TASK TO CARRY OUT: The output should be every line below, retyped exactly, with no images.

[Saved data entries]
*** Block opens ***

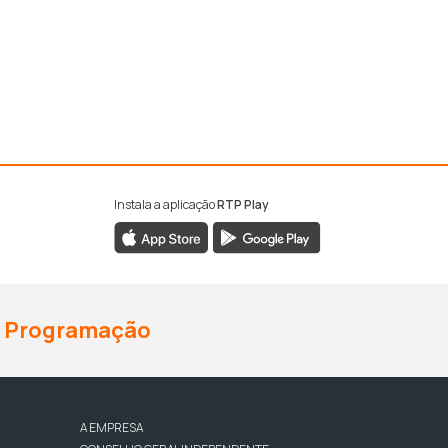
Instala a aplicação
RTP Play
Programação
A EMPRESA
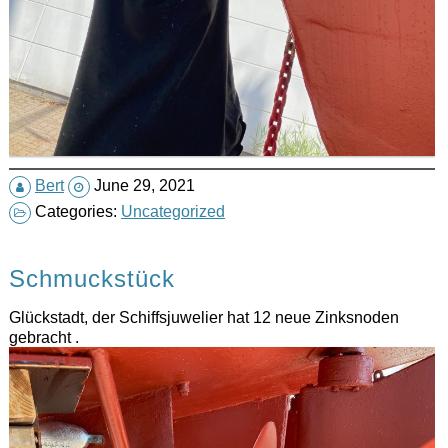
Bert
June 29, 2021
Categories:
Uncategorized
Schmuckstück
Glückstadt, der Schiffsjuwelier hat 12 neue Zinksnoden
gebracht .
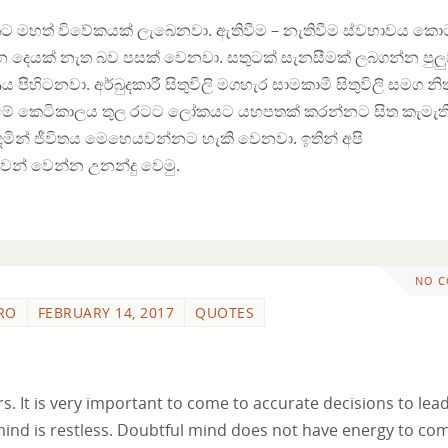
ිතට මහත් විවේකයක් ලැබෙනවා. ඇතිවීම – නැතිවීම ස්වභාවය කො
ෙයක් නැත බව පසක් වෙනවා. සතුටක් සැනසීමක් ලබගන්න පුලු
 පිහිටනවා. අර්බුදකාරී සිතුවිලි මගහැර සාමකාමී සිතුවිලි සමග න
 වන මේ කෙටිකාලය තුල රටට ලෝකයට යහපතක් කරන්නට සිත කැමැත
දමින් ජීවිතය මෙහෙයවන්නට හැකි වෙනවා. ඉතින් අපි
වන් වෙන්න උනන්දු වෙමු.
NO 
RO
FEBRUARY 14, 2017
QUOTES
rs. It is very important to come to accurate decisions to lea
mind is restless. Doubtful mind does not have energy to co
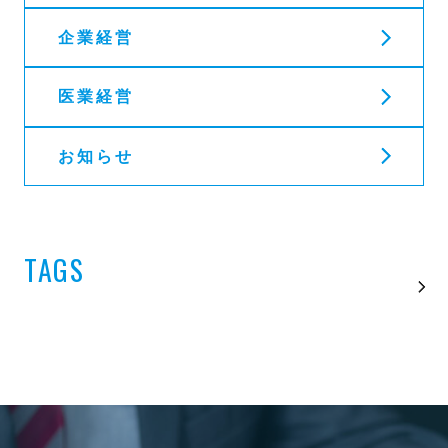
企業経営
医業経営
お知らせ
TAGS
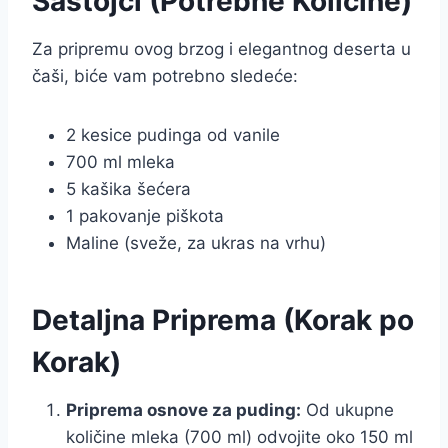
Sastojci (Potrebne Količine)
Za pripremu ovog brzog i elegantnog deserta u
čaši, biće vam potrebno sledeće:
2 kesice pudinga od vanile
700 ml mleka
5 kašika šećera
1 pakovanje piškota
Maline (sveže, za ukras na vrhu)
Detaljna Priprema (Korak po
Korak)
Priprema osnove za puding:
Od ukupne
količine mleka (700 ml) odvojite oko 150 ml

*** Block closes ***

ANSWER SECTION:
Instala a aplicação
RTP Play
Programação
A EMPRESA
Bert
June 29, 2021
Categories:
Uncategorized
Schmuckstück
Glückstadt, der Schiffsjuwelier hat 12 neue Zinksnoden
gebracht .
ිතට මහත් විවේකයක් ලැබෙනවා. ඇතිවීම – නැතිවීම ස්වභාවය කො
ෙයක් නැත බව පසක් වෙනවා. සතුටක් සැනසීමක් ලබගන්න පුලු
 පිහිටනවා. අර්බුදකාරී සිතුවිලි මගහැර සාමකාමී සිතුවිලි සමග න
 වන මේ කෙටිකාලය තුල රටට ලෝකයට යහපතක් කරන්නට සිත කැමැත
දමින් ජීවිතය මෙහෙයවන්නට හැකි වෙනවා. ඉතින් අපි
වන් වෙන්න උනන්දු වෙමු.
NO 
RO
FEBRUARY 14, 2017
QUOTES
rs. It is very important to come to accurate decisions to lea
mind is restless. Doubtful mind does not have energy to co
企業経営
医業経営
お知らせ
TAGS
Sastojci (Potrebne Količine)
Za pripremu ovog brzog i elegantnog deserta u
čaši, biće vam potrebno sledeće:
2 kesice pudinga od vanile
700 ml mleka
5 kašika šećera
1 pakovanje piškota
Maline (sveže, za ukras na vrhu)
Detaljna Priprema (Korak po
Korak)
Priprema osnove za puding:
Od ukupne
količine mleka (700 ml) odvojite oko 150 ml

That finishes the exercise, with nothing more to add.